Home > Deployment > Same Site Cookies
Starting in late 2019 several major browser vendors implemeted a new security mechanism called Same-Site Cookies.
The purpose of this change is to restrict information that can be set and accessed by any domain that's not the primary domain you're currently visiting. This affects form creators as a common deployment pattern is placing an iframe to www.b.com on a site www.a.com. In this case the iframe form domain, www.b.com, is prevented from setting any cookies.
Blocking cookies in this manner presents a critical issue, as in order for a form to process fields and submit results it must save page requests to just such a cookie. If cookies are blocked this cannot happen, and users will not be able to submit results or even navigate to other pages in the form.
While an important security feature the unfortunate side-effect of this change is the way we deploy and use forms will need to change. As of now their are two main types of mitigation. The first is changing how we create and deploy forms, the second is to update your server's software to better handle the new restrictions.

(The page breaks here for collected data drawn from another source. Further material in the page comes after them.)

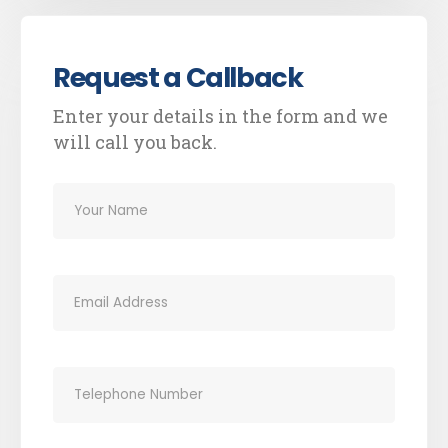
Request a Callback
Enter your details in the form and we
will call you back.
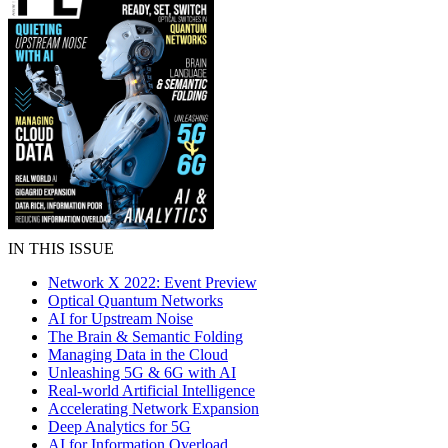
IN THIS ISSUE
Network X 2022: Event Preview
Optical Quantum Networks
AI for Upstream Noise
The Brain & Semantic Folding
Managing Data in the Cloud
Unleashing 5G & 6G with AI
Real-world Artificial Intelligence
Accelerating Network Expansion
Deep Analytics for 5G
AI for Information Overload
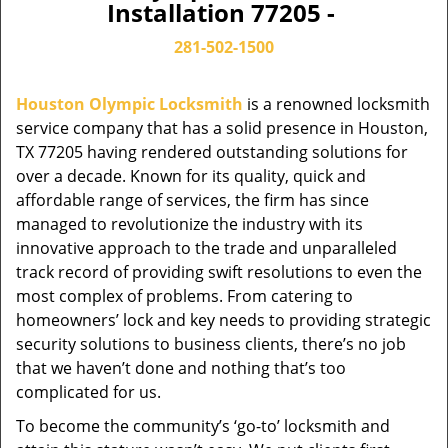
Installation 77205 -
281-502-1500
Houston Olympic Locksmith
is a renowned locksmith
service company that has a solid presence in Houston,
TX 77205 having rendered outstanding solutions for
over a decade. Known for its quality, quick and
affordable range of services, the firm has since
managed to revolutionize the industry with its
innovative approach to the trade and unparalleled
track record of providing swift resolutions to even the
most complex of problems. From catering to
homeowners’ lock and key needs to providing strategic
security solutions to business clients, there’s no job
that we haven’t done and nothing that’s too
complicated for us.
To become the community’s ‘go-to’ locksmith and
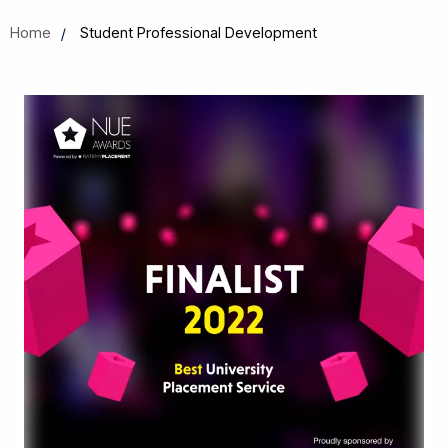
Home
Student Professional Development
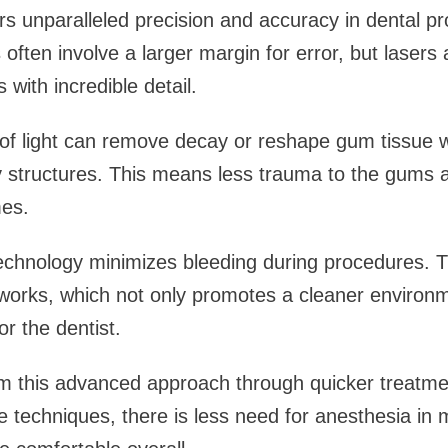
ers unparalleled precision and accuracy in dental p
often involve a larger margin for error, but lasers 
 with incredible detail.
f light can remove decay or reshape gum tissue w
 structures. This means less trauma to the gums a
es.
 technology minimizes bleeding during procedures. T
 works, which not only promotes a cleaner environm
or the dentist.
om this advanced approach through quicker treatme
se techniques, there is less need for anesthesia i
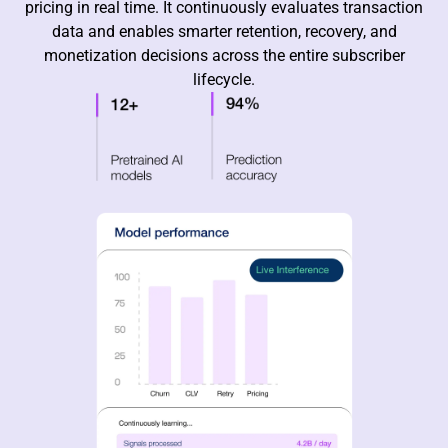
pricing in real time. It continuously evaluates transaction
data and enables smarter retention, recovery, and
monetization decisions across the entire subscriber
lifecycle.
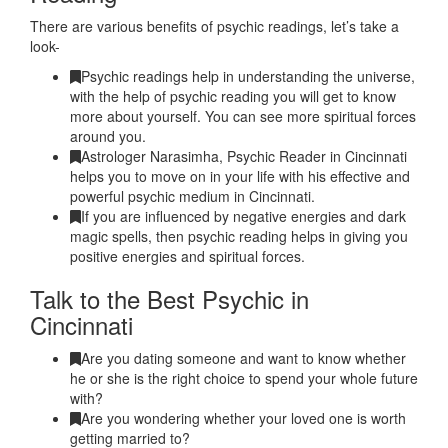
There are various benefits of psychic readings, let’s take a
look-
Psychic readings help in understanding the universe,
with the help of psychic reading you will get to know
more about yourself. You can see more spiritual forces
around you.
Astrologer Narasimha, Psychic Reader in Cincinnati
helps you to move on in your life with his effective and
powerful psychic medium in Cincinnati.
If you are influenced by negative energies and dark
magic spells, then psychic reading helps in giving you
positive energies and spiritual forces.
Talk to the Best Psychic in
Cincinnati
Are you dating someone and want to know whether
he or she is the right choice to spend your whole future
with?
Are you wondering whether your loved one is worth
getting married to?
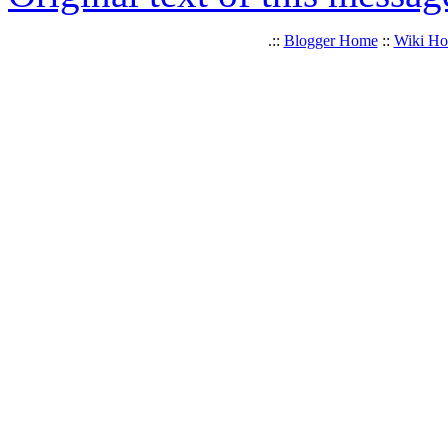
.::
Blogger Home
::
Wiki H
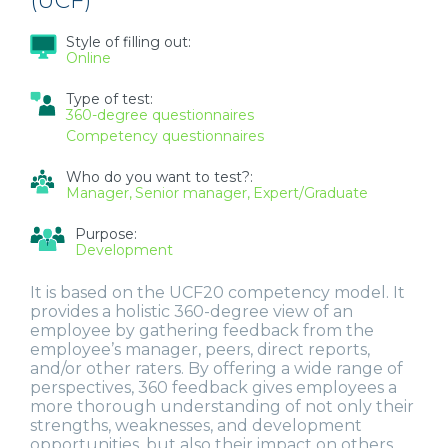
(UCF)
Style of filling out:
Online
Type of test:
360-degree questionnaires
Competency questionnaires
Who do you want to test?:
Manager
Senior manager
Expert/Graduate
Purpose:
Development
It is based on the UCF20 competency model. It
provides a holistic 360-degree view of an
employee by gathering feedback from the
employee’s manager, peers, direct reports,
and/or other raters. By offering a wide range of
perspectives, 360 feedback gives employees a
more thorough understanding of not only their
strengths, weaknesses, and development
opportunities, but also their impact on others.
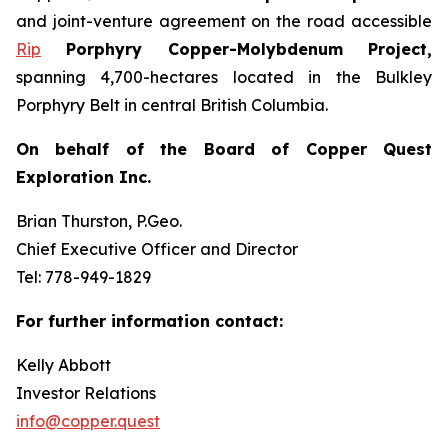
and joint-venture agreement on the road accessible
Rip
Porphyry Copper-Molybdenum Project,
spanning 4,700-hectares located in the Bulkley
Porphyry Belt in central British Columbia.
On behalf of the Board of Copper Quest
Exploration Inc.
Brian Thurston, P.Geo.
Chief Executive Officer and Director
Tel: 778-949-1829
For further information contact:
Kelly Abbott
Investor Relations
info@copper.quest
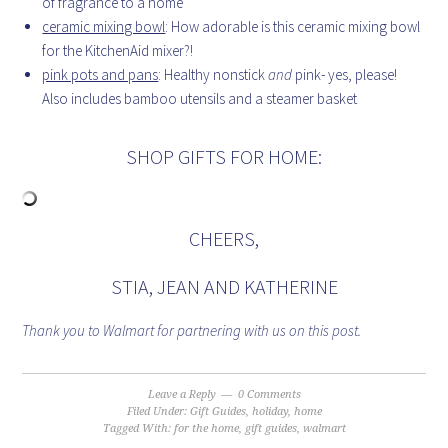
of fragrance to a home
ceramic mixing bowl
: How adorable is this ceramic mixing bowl
for the KitchenAid mixer?!
pink pots and pans
: Healthy nonstick
and
pink- yes, please!
Also includes bamboo utensils and a steamer basket
SHOP GIFTS FOR HOME:
CHEERS,
STIA, JEAN AND KATHERINE
Thank you to Walmart for partnering with us on this post.
Leave a Reply
0 Comments
Filed Under:
Gift Guides
,
holiday
,
home
Tagged With:
for the home
,
gift guides
,
walmart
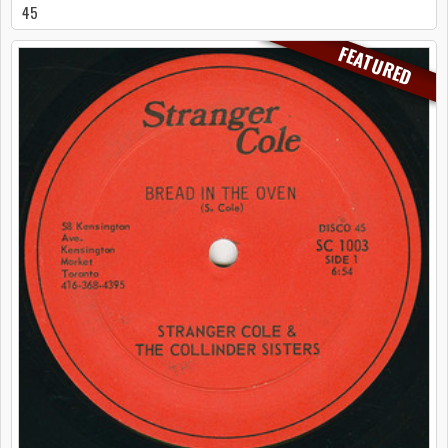
45
FEATURED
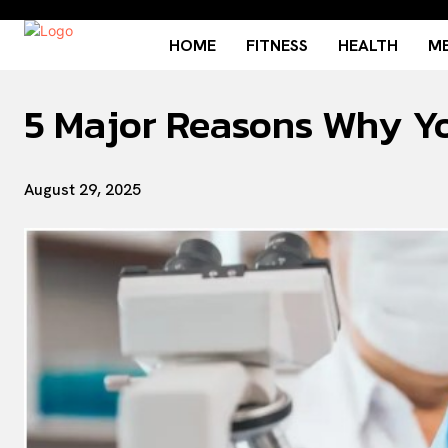
HOME
FITNESS
HEALTH
ME
5 Major Reasons Why Y
August 29, 2025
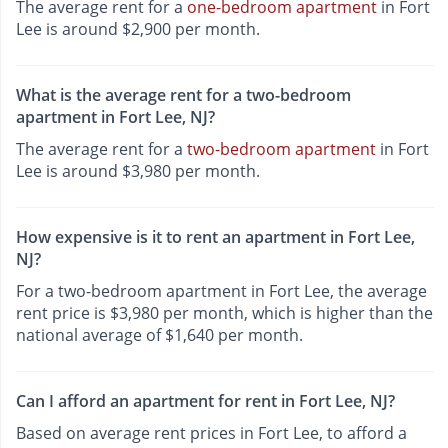
The average rent for a
one-bedroom apartment
in Fort
Lee is around $2,900 per month.
What is the average rent for a two-bedroom
apartment in Fort Lee, NJ?
The average rent for a
two-bedroom apartment
in Fort
Lee is around $3,980 per month.
How expensive is it to rent an apartment in Fort Lee,
NJ?
For a two-bedroom apartment in Fort Lee, the average
rent price is $3,980 per month, which is higher than the
national average of $1,640 per month.
Can I afford an apartment for rent in Fort Lee, NJ?
Based on average rent prices in Fort Lee, to afford a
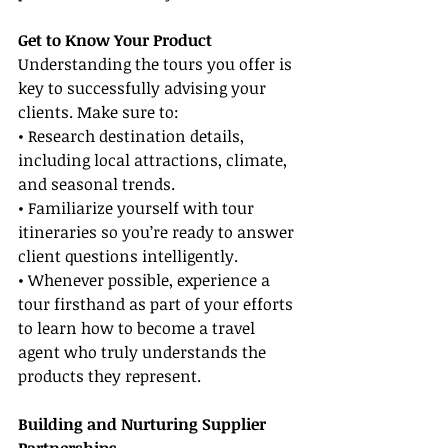
Get to Know Your Product
Understanding the tours you offer is 
key to successfully advising your 
clients. Make sure to:
• Research destination details, 
including local attractions, climate, 
and seasonal trends.
• Familiarize yourself with tour 
itineraries so you’re ready to answer 
client questions intelligently.
• Whenever possible, experience a 
tour firsthand as part of your efforts 
to learn how to become a travel 
agent who truly understands the 
products they represent.
Building and Nurturing Supplier 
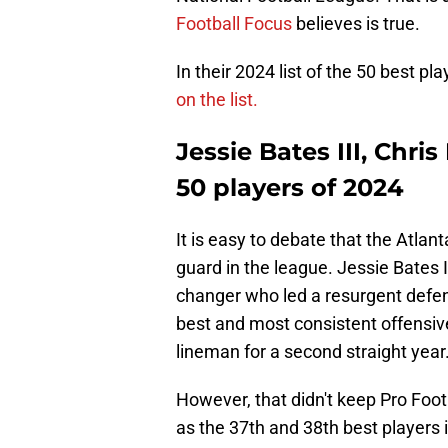
Football Focus
believes is true.
In their 2024 list of the 50 best pl
on the list.
Jessie Bates III, Chri
50 players of 2024
It is easy to debate that the Atla
guard in the league. Jessie Bates I
changer who led a resurgent defe
best and most consistent offensiv
lineman for a second straight year
However, that didn't keep Pro Foot
as the 37th and 38th best players 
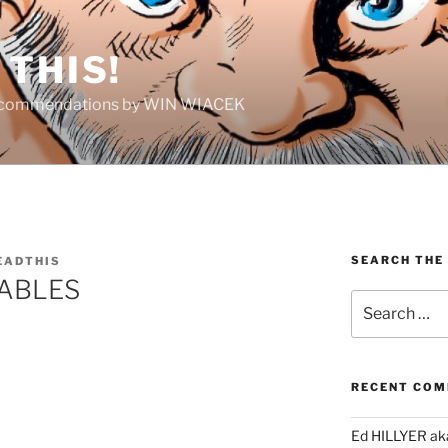
THIS!
Recommendations by WIN WIACEK
SEARCH THE
EADTHIS
ABLES
Search
for:
RECENT CO
Ed HILLYER ak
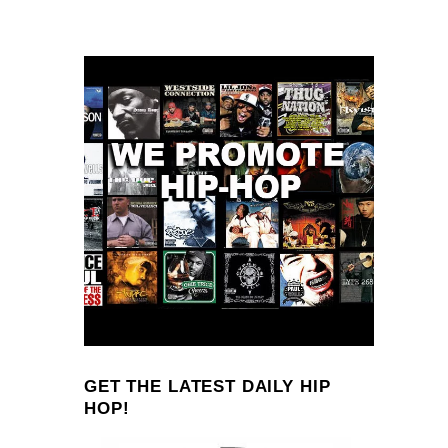
GET THE LATEST DAILY HIP
HOP!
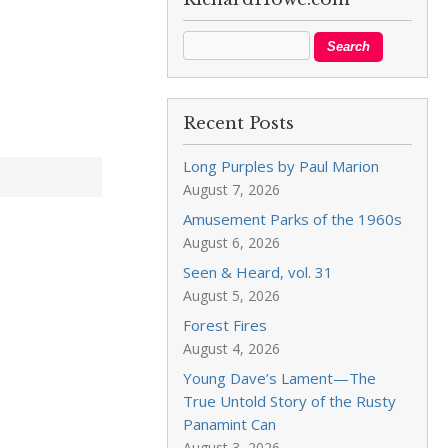
Recent Posts
Long Purples by Paul Marion
August 7, 2026
Amusement Parks of the 1960s
August 6, 2026
Seen & Heard, vol. 31
August 5, 2026
Forest Fires
August 4, 2026
Young Dave’s Lament—The
True Untold Story of the Rusty
Panamint Can
August 3, 2026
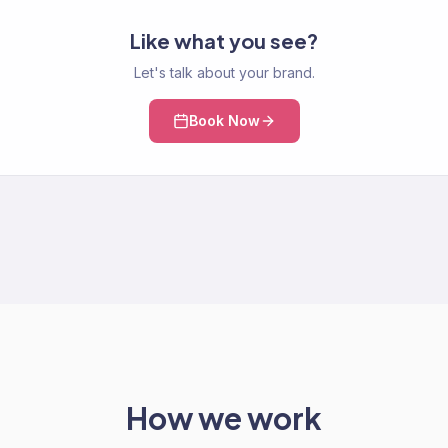
Like what you see?
Let's talk about your brand.
Book Now
How we work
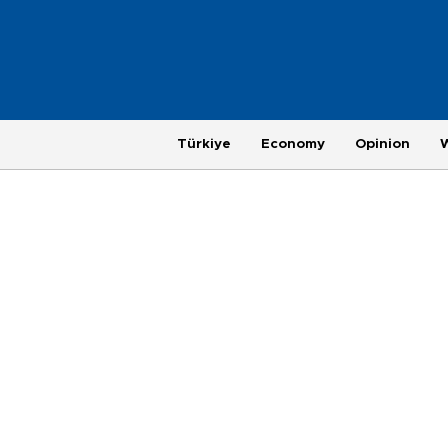
Türkiye
Economy
Opinion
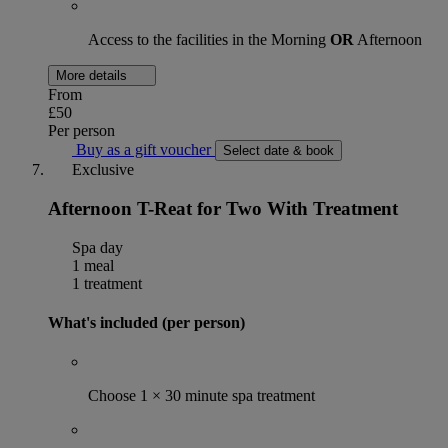
Access to the facilities in the Morning
OR
Afternoon
More details
From
£50
Per person
Buy as a gift voucher
Select date & book
Exclusive
Afternoon T-Reat for Two With Treatment
Spa day
1 meal
1 treatment
What's included (per person)
Choose 1 × 30 minute spa treatment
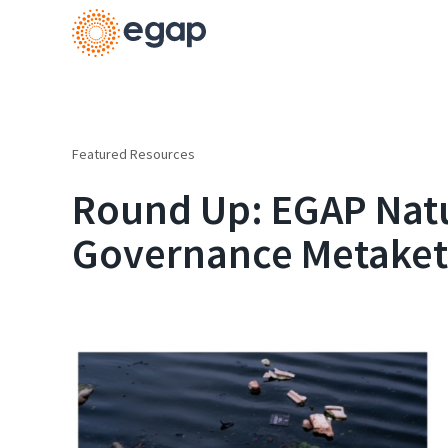
Featured Resources
Round Up: EGAP Nat
Governance Metaket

The first class of fix is to simply avoid the new restriction by changing how we create and deploy forms. This starts with building forms that are simply not embedded within another page. RackForms has a wealth of tools for styling full-page forms, meaning we can simply direct users to a full form page and redirect back to our original page upon completion.
A second version of the first fix is to host forms and parent content on the same domain. That is, if our parent page is www.a.com, the form is also hosted on the same server (www.a.com).
The next class of fix is technical and involves updating our server platform to confirm with the new specification.
To ensure your forms run appropriately in this new security context a few steps must be taken:
session.cookie_secure = 1
session.cookie_httponly = 1
SameSite = None
This setting's implementation differs based on your PHP version. If running 7.3.1 or higher we'll simply update our php.ini as follows:
If running a PHP version older than 7.3.x we'll need to configure our web server to modify each cookie request. In this case we'll cover Apache, please check with your server vendor for others.
Start by making sure mod_headers.so has been enabled. This task will differ based on your OS and server management software, but will eiether be modifying your httpd.conf directly and making sure this line doesn't have a # in front:
LoadModule headers_module libexec/apache2/mod_headers.so
Alternatively, use your server's management tool, such as Webmin, to enable the headers module.
Now that we have Apache headers enabled, we'll need to modify our .htaccess file so that each header cookie request appends the SameSite=None tag.
Header always edit Set-Cookie (.*) "$1; SameSite=None;Secure"
With these steps complete the server should now be sending the proper cookie flags.
In summary, new cookie rules mean deploying forms is a bit more difficult than it used to be. In many cases the easiest solution will be to simply host forms on the same domain as the parent page. Failing that, the next best solution is to simply build full-page forms and link users to them from your parent site. Finally, we can also modify our server software so that we append the SameSite attribute to secured cookies.